The two main intended audiences for the Handbook of Statistical Organization, Third Edition: The Operation and Organization of a Statistical Agency are: (a) the chief statistician (or soon to be chief statistician of a statistical agency) and his or her colleagues; and (b) those charged with oversight of the official statistics function.

As the heads of agencies, those who hold these positions are both formally and emotionally committed to continuity of a tradition embodied by the Fundamental Principles of Official Statistics.

Nevertheless I was puzzled by the choice of wording used in the Statistics Bill:


Within the context of that paragraph, I felt that the marked text above would stand for “official statistics”. In Myanmar language the wording "တရားဝင်" is taken to mean lawful or legal or legitimate in common usage. For example this is from English-Myanmar Dictionary (Third Printing) by Myanmar Language Commission:


So it looks as if the Bill has adopted a common usage translation of “official” with a connotation very different from “official statistics” taken as a whole. Unfortunately, the dictionary doesn't include “Official Statistics” which is a technical term having a specific meaning and as such could be overlooked even in such a big volume of 1,621 pages or other standard dictionaries. However we could find Wikipedia defining Official Statistics as:

Official statistics are statistics published by government agencies or other public bodies such as international organizations as a public good. ... This bulk of data is usually called official statistics.

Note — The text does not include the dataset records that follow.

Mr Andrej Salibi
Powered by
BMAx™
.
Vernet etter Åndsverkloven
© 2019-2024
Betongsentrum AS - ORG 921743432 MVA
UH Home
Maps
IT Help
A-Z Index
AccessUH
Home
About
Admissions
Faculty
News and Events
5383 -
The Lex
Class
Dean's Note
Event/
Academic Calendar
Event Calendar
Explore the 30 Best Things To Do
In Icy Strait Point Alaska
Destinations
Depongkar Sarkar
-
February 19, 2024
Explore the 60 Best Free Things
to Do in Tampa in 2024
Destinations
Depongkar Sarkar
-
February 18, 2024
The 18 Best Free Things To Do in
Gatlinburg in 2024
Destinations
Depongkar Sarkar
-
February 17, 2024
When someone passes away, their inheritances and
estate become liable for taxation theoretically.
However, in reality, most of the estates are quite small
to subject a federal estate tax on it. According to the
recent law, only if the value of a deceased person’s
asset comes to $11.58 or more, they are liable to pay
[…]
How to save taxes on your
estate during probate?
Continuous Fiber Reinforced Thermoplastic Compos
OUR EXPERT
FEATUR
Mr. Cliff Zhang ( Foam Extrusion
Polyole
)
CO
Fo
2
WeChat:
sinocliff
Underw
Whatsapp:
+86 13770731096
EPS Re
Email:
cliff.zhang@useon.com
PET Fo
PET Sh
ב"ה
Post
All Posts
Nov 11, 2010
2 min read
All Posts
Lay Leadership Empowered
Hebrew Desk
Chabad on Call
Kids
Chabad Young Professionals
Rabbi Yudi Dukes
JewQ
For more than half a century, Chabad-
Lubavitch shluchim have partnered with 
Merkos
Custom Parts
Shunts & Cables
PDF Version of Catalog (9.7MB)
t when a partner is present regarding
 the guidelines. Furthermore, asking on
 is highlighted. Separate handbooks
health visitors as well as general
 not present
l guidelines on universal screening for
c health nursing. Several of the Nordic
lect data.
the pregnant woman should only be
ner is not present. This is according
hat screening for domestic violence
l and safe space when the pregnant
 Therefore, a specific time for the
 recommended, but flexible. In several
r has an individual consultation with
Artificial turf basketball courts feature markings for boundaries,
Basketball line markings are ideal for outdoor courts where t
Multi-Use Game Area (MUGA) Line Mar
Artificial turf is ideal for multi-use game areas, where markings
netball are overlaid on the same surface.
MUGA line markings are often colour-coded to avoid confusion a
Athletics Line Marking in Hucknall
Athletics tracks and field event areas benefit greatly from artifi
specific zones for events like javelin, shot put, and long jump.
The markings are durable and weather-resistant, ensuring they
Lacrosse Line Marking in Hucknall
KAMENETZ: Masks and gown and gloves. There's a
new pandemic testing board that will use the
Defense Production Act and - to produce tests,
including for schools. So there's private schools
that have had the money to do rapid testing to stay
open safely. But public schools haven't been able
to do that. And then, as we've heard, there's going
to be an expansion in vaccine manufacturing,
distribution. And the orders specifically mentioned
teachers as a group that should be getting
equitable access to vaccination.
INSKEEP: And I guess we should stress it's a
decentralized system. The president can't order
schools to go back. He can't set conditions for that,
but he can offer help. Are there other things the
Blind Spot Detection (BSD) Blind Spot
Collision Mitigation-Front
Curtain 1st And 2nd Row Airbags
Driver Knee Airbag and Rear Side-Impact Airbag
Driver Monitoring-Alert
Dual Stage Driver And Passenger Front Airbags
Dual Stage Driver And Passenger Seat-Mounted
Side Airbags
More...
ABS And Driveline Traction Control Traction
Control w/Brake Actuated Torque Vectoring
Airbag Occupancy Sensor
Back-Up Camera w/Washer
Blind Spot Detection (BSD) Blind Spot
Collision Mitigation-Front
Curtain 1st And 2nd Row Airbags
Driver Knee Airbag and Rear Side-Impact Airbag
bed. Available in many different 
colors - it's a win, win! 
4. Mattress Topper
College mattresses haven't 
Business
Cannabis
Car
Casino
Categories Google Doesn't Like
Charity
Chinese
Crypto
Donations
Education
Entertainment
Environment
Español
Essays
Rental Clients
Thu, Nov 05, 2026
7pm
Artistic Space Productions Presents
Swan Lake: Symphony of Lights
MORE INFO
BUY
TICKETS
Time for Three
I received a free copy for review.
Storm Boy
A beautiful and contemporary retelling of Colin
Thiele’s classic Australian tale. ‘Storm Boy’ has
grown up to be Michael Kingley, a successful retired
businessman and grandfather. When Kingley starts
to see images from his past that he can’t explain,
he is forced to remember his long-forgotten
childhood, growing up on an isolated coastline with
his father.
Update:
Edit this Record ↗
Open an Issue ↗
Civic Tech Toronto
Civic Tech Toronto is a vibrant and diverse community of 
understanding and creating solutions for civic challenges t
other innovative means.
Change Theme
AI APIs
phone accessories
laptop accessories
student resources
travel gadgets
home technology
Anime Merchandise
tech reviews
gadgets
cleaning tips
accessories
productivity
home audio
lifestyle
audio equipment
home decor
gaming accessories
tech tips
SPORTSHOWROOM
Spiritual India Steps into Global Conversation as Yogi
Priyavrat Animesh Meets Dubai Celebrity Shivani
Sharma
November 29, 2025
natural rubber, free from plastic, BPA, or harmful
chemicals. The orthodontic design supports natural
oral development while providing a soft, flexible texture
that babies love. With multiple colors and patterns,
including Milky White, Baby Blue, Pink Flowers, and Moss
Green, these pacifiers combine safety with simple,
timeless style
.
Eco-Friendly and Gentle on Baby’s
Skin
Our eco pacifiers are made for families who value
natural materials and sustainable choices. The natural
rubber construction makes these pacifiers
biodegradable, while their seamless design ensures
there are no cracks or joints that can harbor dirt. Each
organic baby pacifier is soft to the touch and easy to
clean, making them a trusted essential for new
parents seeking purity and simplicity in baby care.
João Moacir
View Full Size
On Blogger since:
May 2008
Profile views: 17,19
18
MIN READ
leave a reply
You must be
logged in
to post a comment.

Anyway, to please those who are skeptical of any citation involving Wikipedia, here is the definition from an authoritative source (Committee for the Coordination of Statistical Activities SA/2012/3, Nineteenth Session 21 February 2012):

What is official statistics?

Official statistics is defined in the SDMX Content‐oriented Guidelines as “any statistical activity
carried out within a national statistical system, or under the statistical programme of an
intergovernmental organization”. However, this is a rather circular definition and it is not widely
recognized outside the statistical community. Different interpretations may occur for statistics
produced by governmental and public agencies outside national statistical systems (which may or
may not follow standard statistical practices and principles), or for statistics produced as
collaborative efforts between statistical offices and other institutes (NGOs, research institutes,
public sector).

The key question is what makes statistics as “official”. The label “official” can be based on the
characteristics of the actors and institutions (the source) or on the characteristics of the process.
Few countries clearly define official statistics by law. For example the UK Statistics and Registration
Service Act (2007) defines official statistics as “all those statistical outputs produced by the UK
Statistics Authority’s executive office (the Office for National Statistics), by central Government
departments and agencies, by the devolved administrations in Northern Ireland, Scotland and
Wales, and by other Crown bodies (over 200 bodies in total)”1. At international level, there is not
an universally accepted definition of official statistics. Outside of the statistical system, agencies
which focus on thematic areas, may have a different connotation of official statistics from the one
included in the SDMX Guidelines identifying official statistics as any data provided by
representatives of member states (which may not have a close relationship with national statistical
systems1).

Another key question is "do available official statistics exhaust the domain of relevant economic
and social information, or does it exist additional sources of good quality data that complement
official ones, or provide information not produced by national statistical offices? In modern
societies, an increasing amount of information is produced by non‐official organizations, which
may even include in their routine activities the production of specialized statistics, produced by
professional statisticians or derived from their own administrative registers.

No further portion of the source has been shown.